In this time of unprecedented changes in higher education due to the Covid-19 pandemic, faculty, teaching assistants and adjuncts are scrambling to move their face-to-face classes to distance learning experiences.
Kevin Hull set up a small studio in a room in his house to record YouTube videos for his courses.
I asked Kevin Hull, assistant professor in the School of Journalism and Mass Communications at the University of South Carolina, to share some insights from his experience of moving his classes to online delivery.
Hull, who also is Sports Media Lead at U of SC, was recognized this year by the university as a Breakthrough Star for his accomplishments in research at U of SC and was named a Promising Professor by the Association for Education in Journalism and Mass Communication (AEJMC) in 2018.

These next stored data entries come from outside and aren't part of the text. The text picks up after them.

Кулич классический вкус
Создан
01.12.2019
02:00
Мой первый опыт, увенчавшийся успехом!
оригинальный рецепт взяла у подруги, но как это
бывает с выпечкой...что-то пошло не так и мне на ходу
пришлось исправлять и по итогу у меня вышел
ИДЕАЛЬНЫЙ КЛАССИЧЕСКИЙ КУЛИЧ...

Prior to teaching at U of SC, Hull was a news reporter and sports reporter/sports anchor at WECT-TV in Wilmington, North Carolina, and a digital media teacher at Topsail High School in Hampstead, North Carolina.

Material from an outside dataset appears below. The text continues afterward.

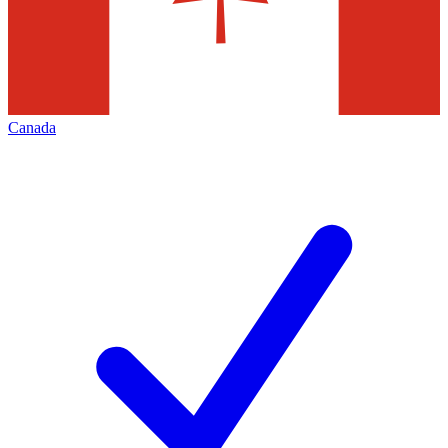
Canada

Julie Dodd: How did you feel when you learned that you were going to be teaching your face-to-face class in a digital format?
Kevin Hull: My friend’s wife is in grad school at Boston University, and he said that she was told to be prepared for the class she was taking to be online after Spring Break. That was the first I had even thought of the possibility being a reality, but that turned out to be a big help as I started to mentally prepare myself that it might be coming for me, too. That got me starting to think about how I could alter assignments, how to do some lectures, and what would need dramatic changes. When the word came down at U of SC, I wasn’t caught completely flat-footed.